The penalties ensure that the robot:
- Follows reference angular velocity
- Stays at a proper height and with a proper posture
- Does not drift from the target direction
- Uses as much small action as possible
- Stays as much close to the homing position as possible

In [4]:
from stable_baselines3.common.callbacks import CheckpointCallback
from stable_baselines3.common.env_checker import check_env
from stable_baselines3.common.logger import configure

# ========= CONFIG ==========
TOTAL_STEPS = 13_000_000
run = "trot"
base="stand"

log_dir = f"./logs/{run}"

def clipped_linear_schedule(initial_value, min_value=1e-5):
    def schedule(progress_remaining):
        return max(progress_remaining * initial_value, min_value)
    return schedule

checkpoint_callback = CheckpointCallback(
    save_freq=TOTAL_STEPS // 13,
    save_path=f"{run}_checkpoints",
    name_prefix=f"ppo_{run}"
)

# ========= ENV ==========
env = SpotmicroEnv(
    use_gui=False,
    reward_fn=reward_function, 
    reward_state=RewardState(),
    src_save_file=f"{base}.pkl",
    dest_save_file=f"{run}.pkl"
)
check_env(env, warn=True)

# ========= MODEL ==========
model = PPO.load(f"ppo_{base}")
model.set_env(env)
model.tensorboard_log = log_dir

# Custom logger: ONLY csv + tensorboard (no stdout table)
new_logger = configure(log_dir, ["csv", "tensorboard"])
model.set_logger(new_logger)



In [2]:
%load_ext tensorboard
%tensorboard --logdir ./logs

In [None]:
model.learn(
    total_timesteps=TOTAL_STEPS,
    reset_num_timesteps=False,
    callback=checkpoint_callback
)
model.save(f"ppo_{run}")
env.close()

# Evaluation
The evaluation process is exaclty the same as shown in the walking notebook.

## Results
The resulting policy exhibit promising behaviour, that closely resembles walking ans only has to be refined and made robust ahainst rougher terrains. 

In [2]:
policy = "trot"

env = SpotmicroEnv(
    use_gui=True, 
    reward_fn=reward_function,
    reward_state=RewardState(),
    src_save_file=f"{policy}.pkl"
    )
obs, _ = env.reset()

# === Load model ===
model = PPO.load(f"ppo_{policy}", device = 'cpu')
#model = PPO.load(f"{policy}_checkpoints/ppo_{policy}_16001216_steps")

# === Run rollout ===
for _ in range(3001):
    action, _ = model.predict(obs, deterministic=True)
    obs, reward, terminated, truncated, info = env.step(action)

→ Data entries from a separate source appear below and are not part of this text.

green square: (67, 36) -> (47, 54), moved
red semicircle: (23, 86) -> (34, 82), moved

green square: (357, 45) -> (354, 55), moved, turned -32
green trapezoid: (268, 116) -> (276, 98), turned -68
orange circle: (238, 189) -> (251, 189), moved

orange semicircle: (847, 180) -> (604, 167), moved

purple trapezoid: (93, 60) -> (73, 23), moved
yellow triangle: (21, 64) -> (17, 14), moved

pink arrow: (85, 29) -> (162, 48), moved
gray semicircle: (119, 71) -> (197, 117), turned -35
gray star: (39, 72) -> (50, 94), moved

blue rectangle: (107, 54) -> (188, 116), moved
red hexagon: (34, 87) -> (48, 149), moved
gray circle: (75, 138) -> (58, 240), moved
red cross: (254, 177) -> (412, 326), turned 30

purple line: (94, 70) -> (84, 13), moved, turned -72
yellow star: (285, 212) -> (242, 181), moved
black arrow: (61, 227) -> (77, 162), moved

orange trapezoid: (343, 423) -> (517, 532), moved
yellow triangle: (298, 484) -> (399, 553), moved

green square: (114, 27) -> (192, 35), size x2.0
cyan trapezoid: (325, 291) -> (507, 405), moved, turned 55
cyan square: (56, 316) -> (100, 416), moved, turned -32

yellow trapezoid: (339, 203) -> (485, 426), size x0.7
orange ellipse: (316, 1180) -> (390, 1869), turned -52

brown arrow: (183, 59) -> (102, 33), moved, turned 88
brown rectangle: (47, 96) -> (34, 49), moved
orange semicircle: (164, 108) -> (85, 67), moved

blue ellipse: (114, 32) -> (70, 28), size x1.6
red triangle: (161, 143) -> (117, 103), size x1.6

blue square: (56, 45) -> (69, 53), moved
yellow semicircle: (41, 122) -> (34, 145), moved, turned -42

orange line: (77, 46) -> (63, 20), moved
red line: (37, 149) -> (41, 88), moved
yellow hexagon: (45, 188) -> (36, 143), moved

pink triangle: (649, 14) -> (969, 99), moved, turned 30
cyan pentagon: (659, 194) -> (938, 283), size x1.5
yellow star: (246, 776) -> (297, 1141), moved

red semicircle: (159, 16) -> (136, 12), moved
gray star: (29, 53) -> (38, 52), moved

    if terminated or truncated:
        print("Terminated")
        env.plot_reward_components()
        obs, _ = env.reset()
    time.sleep(1/60)

env.close()

error: Cannot load URDF file.

# Next steps
The next step is to refine this policy and make the "step" movement more natural and more robust. This will be done by modelling a rough terrain to train the robot on, so that the policy has to lift the leg more, and be more cautious overall.